EXERCISE GOAL:
Lines with "سولر" in the records below: say how many there are, and add nothing.

SUPPLIED MATERIAL:
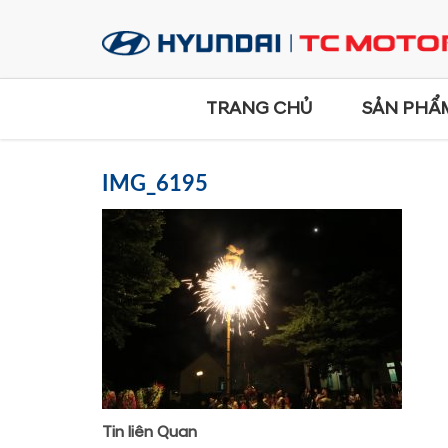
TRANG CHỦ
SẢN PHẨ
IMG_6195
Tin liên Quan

...

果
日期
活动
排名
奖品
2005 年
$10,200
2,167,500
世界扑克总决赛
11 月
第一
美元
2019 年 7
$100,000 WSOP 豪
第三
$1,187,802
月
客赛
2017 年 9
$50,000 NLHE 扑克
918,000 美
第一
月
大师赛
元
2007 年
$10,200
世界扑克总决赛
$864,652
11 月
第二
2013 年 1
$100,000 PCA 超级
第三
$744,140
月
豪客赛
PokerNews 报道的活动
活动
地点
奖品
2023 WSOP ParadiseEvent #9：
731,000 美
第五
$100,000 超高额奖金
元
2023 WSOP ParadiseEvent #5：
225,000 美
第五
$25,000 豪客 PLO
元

--

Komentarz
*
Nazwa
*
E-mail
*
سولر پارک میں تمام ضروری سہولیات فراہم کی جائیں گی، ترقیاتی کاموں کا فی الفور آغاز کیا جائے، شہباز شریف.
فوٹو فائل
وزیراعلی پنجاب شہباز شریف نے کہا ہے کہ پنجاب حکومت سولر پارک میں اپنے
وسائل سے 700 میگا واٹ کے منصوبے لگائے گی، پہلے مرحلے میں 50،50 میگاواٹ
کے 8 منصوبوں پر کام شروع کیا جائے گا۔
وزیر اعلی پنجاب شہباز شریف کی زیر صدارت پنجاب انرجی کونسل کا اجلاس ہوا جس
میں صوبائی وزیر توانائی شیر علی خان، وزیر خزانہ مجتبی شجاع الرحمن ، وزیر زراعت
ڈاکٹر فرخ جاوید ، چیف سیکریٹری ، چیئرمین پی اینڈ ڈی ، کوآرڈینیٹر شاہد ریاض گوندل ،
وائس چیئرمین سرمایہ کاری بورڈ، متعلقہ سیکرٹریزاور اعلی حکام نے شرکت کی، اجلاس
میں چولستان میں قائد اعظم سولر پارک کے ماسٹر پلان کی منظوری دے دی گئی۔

ANSWER BELOW:
3